Women Struggling To Find Truly Free Health Care In Sierra Leone’s System, Amnesty International Report Says
"Sierra Leone's free health care plan for pregnant women and young children is dysfunctional and hobbled by corruption and a lack of accountability," according to a report (.pdf) released Tuesday by Amnesty International, Agence France-Presse reports. The nation's free health care program for pregnant women, nursing mothers and children under five years old was launched in April 2010 with support from UNICEF, the World Bank, the WHO and the U.K. Department for International Development, AFP notes (9/6).

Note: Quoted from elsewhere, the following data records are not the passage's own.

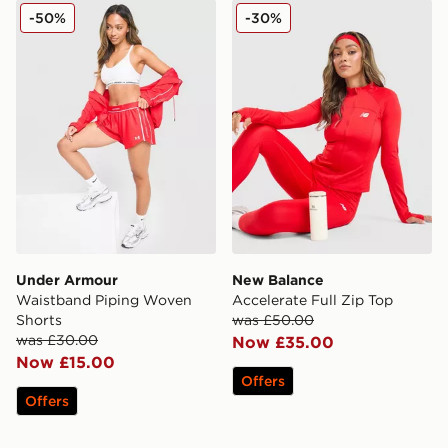
Under Armour Waistband Piping Woven Shorts
New Balance Accelerate Ful
-50%
-30%
Under Armour
New Balance
Waistband Piping Woven
Accelerate Full Zip Top
Shorts
was £50.00
was £30.00
Now £35.00
Now £15.00
Offers
Offers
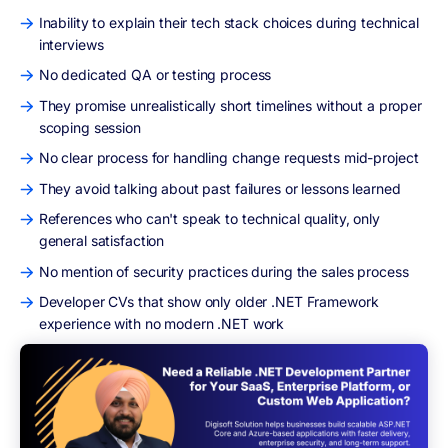
Inability to explain their tech stack choices during technical
interviews
No dedicated QA or testing process
They promise unrealistically short timelines without a proper
scoping session
No clear process for handling change requests mid-project
They avoid talking about past failures or lessons learned
References who can't speak to technical quality, only
general satisfaction
No mention of security practices during the sales process
Developer CVs that show only older .NET Framework
experience with no modern .NET work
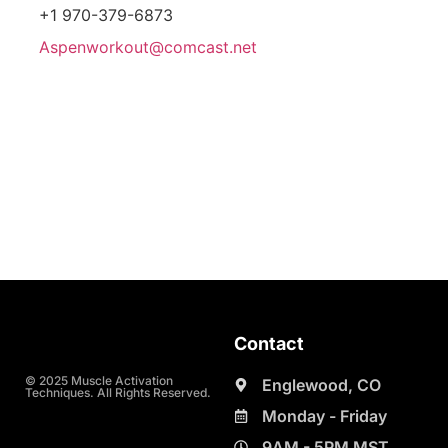
+1 970-379-6873
Aspenworkout@comcast.net
Contact
© 2025 Muscle Activation
Englewood, CO
Techniques. All Rights Reserved.
Monday - Friday
9AM - 5PM MST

According to the report, women are sometimes asked to pay for medicines they cannot afford, health care "is frequently substandard, disparities persist between rural and urban maternal health services, and in some clinics drugs are simply unavailable," AlertNet writes (Curtis, 9/6). The government of Sierra Leone is taking "steps to increase women's access to health services, [by] increasing the pay of health workers and providing those workers with additional training. However, much remains to be done," according to an Amnesty International press release (9/6). "Sierra Leone's government needs to boost systems of monitoring and accountability, Amnesty said," AlertNet notes (9/6).This is part of the KHN Morning Briefing, a summary of health policy coverage from major news organizations. Sign up for an email subscription.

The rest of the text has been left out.